From the entries that follow, copy exactly the lines beginning at the line holding "Le circolari" and continuing through the line holding "габаритные размеры. Поршневые".

(Collected data)
········

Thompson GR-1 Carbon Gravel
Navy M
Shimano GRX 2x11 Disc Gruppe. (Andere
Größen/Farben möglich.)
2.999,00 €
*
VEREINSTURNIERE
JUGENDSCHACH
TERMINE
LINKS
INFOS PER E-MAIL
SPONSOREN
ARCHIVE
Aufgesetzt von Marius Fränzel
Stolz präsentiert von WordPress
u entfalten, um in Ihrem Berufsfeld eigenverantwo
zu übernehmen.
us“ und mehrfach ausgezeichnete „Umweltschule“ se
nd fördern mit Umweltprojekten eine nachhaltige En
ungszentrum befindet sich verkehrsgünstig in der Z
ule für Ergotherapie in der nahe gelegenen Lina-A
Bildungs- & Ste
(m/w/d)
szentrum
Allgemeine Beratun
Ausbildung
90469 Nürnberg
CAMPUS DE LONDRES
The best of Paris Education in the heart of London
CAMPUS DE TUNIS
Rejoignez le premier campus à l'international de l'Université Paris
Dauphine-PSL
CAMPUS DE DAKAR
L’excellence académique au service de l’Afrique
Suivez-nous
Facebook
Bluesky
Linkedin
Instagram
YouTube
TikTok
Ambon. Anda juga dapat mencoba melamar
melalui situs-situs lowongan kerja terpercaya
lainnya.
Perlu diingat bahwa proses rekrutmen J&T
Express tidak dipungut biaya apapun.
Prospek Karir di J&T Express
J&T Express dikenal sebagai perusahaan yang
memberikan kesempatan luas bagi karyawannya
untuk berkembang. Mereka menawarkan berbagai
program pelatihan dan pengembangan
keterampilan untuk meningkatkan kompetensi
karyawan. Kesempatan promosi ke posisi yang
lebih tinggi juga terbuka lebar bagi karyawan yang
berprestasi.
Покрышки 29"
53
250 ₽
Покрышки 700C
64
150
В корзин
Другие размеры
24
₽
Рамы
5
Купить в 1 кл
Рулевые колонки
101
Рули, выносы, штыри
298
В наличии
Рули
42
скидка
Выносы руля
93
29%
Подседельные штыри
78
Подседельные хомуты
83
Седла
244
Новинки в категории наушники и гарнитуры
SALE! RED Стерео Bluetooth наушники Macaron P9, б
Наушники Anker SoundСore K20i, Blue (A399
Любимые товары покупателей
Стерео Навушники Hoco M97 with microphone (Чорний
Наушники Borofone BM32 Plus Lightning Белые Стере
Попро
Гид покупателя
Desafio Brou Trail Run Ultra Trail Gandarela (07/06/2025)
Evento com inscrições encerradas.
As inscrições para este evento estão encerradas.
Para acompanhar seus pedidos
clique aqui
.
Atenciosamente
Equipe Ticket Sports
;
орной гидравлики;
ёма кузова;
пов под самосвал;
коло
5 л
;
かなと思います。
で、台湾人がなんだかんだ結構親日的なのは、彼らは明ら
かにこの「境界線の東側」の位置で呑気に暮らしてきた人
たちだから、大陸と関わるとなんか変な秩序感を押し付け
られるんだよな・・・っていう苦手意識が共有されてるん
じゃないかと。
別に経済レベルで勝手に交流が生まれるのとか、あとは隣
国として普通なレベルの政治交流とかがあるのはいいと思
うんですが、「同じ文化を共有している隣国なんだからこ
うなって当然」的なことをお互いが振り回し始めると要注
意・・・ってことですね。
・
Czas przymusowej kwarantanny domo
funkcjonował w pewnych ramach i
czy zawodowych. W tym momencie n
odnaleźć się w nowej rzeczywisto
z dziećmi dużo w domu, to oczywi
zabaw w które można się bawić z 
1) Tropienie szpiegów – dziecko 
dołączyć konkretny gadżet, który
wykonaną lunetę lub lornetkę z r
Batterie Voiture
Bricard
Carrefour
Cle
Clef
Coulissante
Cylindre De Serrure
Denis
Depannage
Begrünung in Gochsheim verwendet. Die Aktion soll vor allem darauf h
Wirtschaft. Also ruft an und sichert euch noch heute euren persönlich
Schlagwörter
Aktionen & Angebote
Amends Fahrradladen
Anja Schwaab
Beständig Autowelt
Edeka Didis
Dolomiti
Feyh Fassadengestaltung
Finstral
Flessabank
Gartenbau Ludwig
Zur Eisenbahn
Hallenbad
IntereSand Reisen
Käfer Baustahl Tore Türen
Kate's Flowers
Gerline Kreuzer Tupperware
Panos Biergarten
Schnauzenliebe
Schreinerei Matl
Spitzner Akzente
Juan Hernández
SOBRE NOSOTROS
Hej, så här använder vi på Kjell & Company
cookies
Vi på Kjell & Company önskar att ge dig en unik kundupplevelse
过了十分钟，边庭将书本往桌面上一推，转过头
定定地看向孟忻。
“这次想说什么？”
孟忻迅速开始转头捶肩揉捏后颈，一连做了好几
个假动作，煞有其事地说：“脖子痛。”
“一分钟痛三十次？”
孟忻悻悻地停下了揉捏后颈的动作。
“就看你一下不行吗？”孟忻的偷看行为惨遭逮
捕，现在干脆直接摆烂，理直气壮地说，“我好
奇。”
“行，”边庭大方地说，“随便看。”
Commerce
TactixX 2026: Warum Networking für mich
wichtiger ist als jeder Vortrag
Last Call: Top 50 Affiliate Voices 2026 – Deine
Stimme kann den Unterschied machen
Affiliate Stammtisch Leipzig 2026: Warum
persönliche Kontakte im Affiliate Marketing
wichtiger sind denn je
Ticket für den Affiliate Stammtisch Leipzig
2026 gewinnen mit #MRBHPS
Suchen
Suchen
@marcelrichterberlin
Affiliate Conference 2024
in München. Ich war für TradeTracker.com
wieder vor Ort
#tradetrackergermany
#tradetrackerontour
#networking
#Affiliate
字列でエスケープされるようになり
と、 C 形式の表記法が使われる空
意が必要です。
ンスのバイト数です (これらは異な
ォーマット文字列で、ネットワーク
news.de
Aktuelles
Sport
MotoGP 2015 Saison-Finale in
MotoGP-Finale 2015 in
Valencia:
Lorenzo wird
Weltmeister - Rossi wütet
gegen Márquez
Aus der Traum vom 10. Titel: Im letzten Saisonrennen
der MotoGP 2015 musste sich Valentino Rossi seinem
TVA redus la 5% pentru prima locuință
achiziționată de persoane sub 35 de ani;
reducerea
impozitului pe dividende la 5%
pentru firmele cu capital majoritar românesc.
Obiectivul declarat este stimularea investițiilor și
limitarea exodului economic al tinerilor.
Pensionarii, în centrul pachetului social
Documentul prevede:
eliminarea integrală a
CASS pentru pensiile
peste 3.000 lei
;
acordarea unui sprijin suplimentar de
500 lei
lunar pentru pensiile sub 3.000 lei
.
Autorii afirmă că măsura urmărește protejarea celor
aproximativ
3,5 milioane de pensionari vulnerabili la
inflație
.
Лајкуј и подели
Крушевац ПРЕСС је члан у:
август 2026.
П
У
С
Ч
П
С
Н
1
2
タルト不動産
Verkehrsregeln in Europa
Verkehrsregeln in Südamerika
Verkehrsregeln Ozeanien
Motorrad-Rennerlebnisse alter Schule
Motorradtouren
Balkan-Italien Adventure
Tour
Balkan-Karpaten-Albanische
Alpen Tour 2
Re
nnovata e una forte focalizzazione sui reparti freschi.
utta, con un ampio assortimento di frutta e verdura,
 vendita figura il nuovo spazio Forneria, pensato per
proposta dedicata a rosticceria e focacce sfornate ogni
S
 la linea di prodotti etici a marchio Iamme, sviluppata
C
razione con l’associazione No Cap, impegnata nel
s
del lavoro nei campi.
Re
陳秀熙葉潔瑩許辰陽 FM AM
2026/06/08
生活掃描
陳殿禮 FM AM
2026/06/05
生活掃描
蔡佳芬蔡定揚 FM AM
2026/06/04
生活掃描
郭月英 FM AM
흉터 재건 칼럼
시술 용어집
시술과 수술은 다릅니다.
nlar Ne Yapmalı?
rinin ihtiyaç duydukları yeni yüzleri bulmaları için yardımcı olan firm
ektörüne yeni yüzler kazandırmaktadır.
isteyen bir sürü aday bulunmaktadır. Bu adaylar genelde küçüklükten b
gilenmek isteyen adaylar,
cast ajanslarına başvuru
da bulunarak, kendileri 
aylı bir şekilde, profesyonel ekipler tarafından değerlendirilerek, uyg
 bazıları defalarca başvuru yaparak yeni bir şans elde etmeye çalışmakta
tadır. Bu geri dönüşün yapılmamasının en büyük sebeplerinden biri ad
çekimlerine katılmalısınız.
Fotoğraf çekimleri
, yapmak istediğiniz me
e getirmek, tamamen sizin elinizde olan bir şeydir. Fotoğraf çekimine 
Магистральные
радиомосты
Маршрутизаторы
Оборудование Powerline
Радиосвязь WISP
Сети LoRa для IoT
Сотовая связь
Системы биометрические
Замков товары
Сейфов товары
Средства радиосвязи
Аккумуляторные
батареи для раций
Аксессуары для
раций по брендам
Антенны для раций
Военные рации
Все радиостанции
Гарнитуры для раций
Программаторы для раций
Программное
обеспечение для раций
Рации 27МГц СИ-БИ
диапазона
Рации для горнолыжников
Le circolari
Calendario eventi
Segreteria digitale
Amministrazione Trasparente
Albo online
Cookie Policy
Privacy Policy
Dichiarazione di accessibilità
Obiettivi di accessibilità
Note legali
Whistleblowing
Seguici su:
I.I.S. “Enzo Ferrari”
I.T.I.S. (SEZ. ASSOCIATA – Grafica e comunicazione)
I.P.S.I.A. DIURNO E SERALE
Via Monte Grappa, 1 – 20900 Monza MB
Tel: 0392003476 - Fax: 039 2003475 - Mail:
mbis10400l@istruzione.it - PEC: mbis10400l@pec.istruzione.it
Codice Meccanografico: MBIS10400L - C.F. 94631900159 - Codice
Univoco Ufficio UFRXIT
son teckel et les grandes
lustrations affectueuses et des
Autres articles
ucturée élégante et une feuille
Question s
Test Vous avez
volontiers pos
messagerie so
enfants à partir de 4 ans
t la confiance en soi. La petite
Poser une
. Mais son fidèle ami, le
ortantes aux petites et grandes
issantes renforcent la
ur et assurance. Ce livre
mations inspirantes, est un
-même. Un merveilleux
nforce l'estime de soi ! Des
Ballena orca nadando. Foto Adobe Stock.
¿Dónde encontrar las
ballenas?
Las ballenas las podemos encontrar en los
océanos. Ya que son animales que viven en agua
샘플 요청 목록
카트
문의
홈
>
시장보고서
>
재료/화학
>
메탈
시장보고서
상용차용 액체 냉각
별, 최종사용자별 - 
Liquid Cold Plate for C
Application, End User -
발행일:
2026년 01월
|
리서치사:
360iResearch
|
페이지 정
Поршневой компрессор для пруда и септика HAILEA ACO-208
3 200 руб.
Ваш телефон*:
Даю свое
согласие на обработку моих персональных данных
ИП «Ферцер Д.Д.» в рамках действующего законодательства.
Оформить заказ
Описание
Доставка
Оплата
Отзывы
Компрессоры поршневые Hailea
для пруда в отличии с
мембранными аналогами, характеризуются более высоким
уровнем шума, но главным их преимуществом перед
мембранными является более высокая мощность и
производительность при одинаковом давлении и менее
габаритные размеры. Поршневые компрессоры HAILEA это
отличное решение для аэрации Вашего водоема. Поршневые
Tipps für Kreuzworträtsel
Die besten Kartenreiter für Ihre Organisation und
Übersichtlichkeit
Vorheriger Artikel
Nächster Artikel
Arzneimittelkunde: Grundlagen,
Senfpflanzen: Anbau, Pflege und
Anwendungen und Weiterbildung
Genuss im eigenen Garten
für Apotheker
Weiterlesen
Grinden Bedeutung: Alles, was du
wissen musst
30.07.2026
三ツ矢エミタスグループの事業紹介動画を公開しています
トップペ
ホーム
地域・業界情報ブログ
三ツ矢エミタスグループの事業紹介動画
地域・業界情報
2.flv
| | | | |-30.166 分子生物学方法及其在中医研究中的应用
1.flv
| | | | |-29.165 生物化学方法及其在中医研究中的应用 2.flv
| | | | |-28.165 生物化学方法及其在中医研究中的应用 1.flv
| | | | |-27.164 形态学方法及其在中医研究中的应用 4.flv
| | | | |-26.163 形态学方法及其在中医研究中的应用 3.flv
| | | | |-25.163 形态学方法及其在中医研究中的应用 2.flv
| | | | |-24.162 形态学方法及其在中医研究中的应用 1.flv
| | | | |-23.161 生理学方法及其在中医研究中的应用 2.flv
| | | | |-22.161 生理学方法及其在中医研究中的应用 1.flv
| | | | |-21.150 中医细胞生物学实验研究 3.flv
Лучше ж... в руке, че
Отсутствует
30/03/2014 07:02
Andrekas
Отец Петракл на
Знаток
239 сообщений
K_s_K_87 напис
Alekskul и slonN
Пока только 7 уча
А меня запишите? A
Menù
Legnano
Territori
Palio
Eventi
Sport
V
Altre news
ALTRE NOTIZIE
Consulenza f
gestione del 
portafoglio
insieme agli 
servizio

········

(Response to the task)
Le circolari
Calendario eventi
Segreteria digitale
Amministrazione Trasparente
Albo online
Cookie Policy
Privacy Policy
Dichiarazione di accessibilità
Obiettivi di accessibilità
Note legali
Whistleblowing
Seguici su:
I.I.S. “Enzo Ferrari”
I.T.I.S. (SEZ. ASSOCIATA – Grafica e comunicazione)
I.P.S.I.A. DIURNO E SERALE
Via Monte Grappa, 1 – 20900 Monza MB
Tel: 0392003476 - Fax: 039 2003475 - Mail:
mbis10400l@istruzione.it - PEC: mbis10400l@pec.istruzione.it
Codice Meccanografico: MBIS10400L - C.F. 94631900159 - Codice
Univoco Ufficio UFRXIT
son teckel et les grandes
lustrations affectueuses et des
Autres articles
ucturée élégante et une feuille
Question s
Test Vous avez
volontiers pos
messagerie so
enfants à partir de 4 ans
t la confiance en soi. La petite
Poser une
. Mais son fidèle ami, le
ortantes aux petites et grandes
issantes renforcent la
ur et assurance. Ce livre
mations inspirantes, est un
-même. Un merveilleux
nforce l'estime de soi ! Des
Ballena orca nadando. Foto Adobe Stock.
¿Dónde encontrar las
ballenas?
Las ballenas las podemos encontrar en los
océanos. Ya que son animales que viven en agua
샘플 요청 목록
카트
문의
홈
>
시장보고서
>
재료/화학
>
메탈
시장보고서
상용차용 액체 냉각
별, 최종사용자별 - 
Liquid Cold Plate for C
Application, End User -
발행일:
2026년 01월
|
리서치사:
360iResearch
|
페이지 정
Поршневой компрессор для пруда и септика HAILEA ACO-208
3 200 руб.
Ваш телефон*:
Даю свое
согласие на обработку моих персональных данных
ИП «Ферцер Д.Д.» в рамках действующего законодательства.
Оформить заказ
Описание
Доставка
Оплата
Отзывы
Компрессоры поршневые Hailea
для пруда в отличии с
мембранными аналогами, характеризуются более высоким
уровнем шума, но главным их преимуществом перед
мембранными является более высокая мощность и
производительность при одинаковом давлении и менее
габаритные размеры. Поршневые компрессоры HAILEA это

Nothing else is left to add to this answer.